According to Van Straalen, the Dutch Dairy Association (NZO) has made a general promise that in the future, 65% of protein in the national ration would originate from local sources (including grass). This is part of the bigger ‘On the Way to PlanetProof’ food certification system.
PlanetProof says that “by having a minimum of 50% of the feed generated in-house, [farms] are motivated to further close the cycle…The dairy farmer may conclude the cycle by employing self-produced raw materials such as manure and calf feed, as well as acquiring raw materials in an efficient and restricted manner.”

Education provided by the government

According to Van Straalen, the largest hurdle to raising the quantity of local feed used by Dutch dairy producers is government officials’ lack of expertise.

“To reduce ammonia, the government here has requested voluntary milk production stops and plans to force farm buyouts in 2024 if necessary, but there are other solutions,” he adds.
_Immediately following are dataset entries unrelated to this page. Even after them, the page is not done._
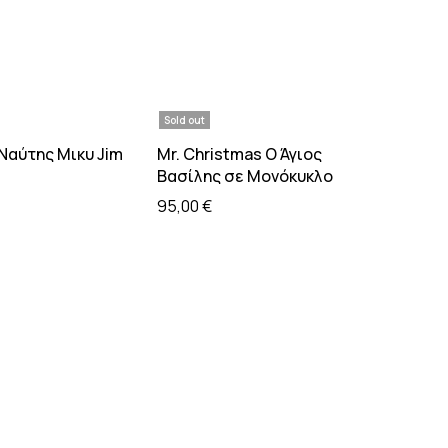
Sold out
τε περισσότερα
Διαβάστε περισσότερα
Ναύτης Μικυ Jim
Mr. Christmas Ο Άγιος
Βασίλης σε Μονόκυκλο
95,00
€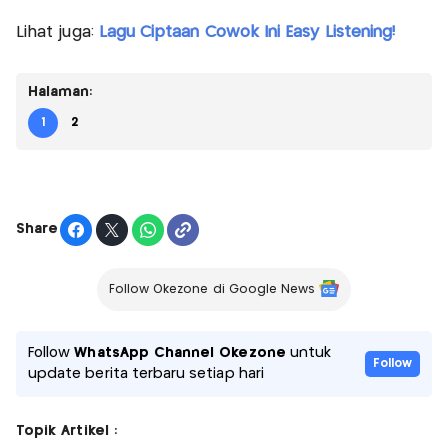
Lihat juga:
Lagu Ciptaan Cowok Ini Easy Listening!
Halaman:
1
2
Share
Follow Okezone di Google News
Follow
WhatsApp Channel Okezone
untuk
Follow
update berita terbaru setiap hari
Topik Artikel :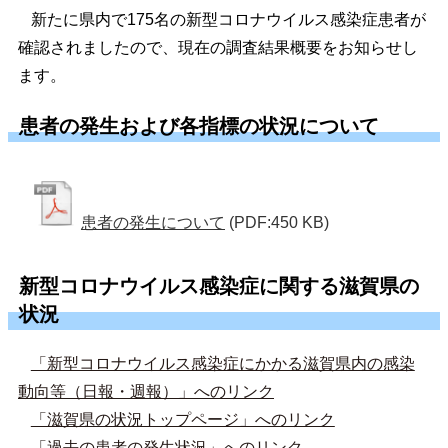
新たに県内で175名の新型コロナウイルス感染症患者が
確認されましたので、現在の調査結果概要をお知らせし
ます。
患者の発生および各指標の状況について
患者の発生について
(PDF:450 KB)
新型コロナウイルス感染症に関する滋賀県の
状況
「新型コロナウイルス感染症にかかる滋賀県内の感染
動向等（日報・週報）」へのリンク
「滋賀県の状況トップページ」へのリンク
「過去の患者の発生状況」へのリンク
“We’ve done a lot of research on how to reduce protein, but there’s still work to be done to figure out how low you can go without affecting cow performance.” And if we utilise more grass, if grass is the primary food supply, and farmers do not fertilise the fields, the nitrogen/protein concentration of the grass will be reduced, resulting in decreased ammonia emissions from cow excrement. This implies that we may have to tolerate decreased milk output in order to minimise ammonia levels. More debate of these and other topics is required.”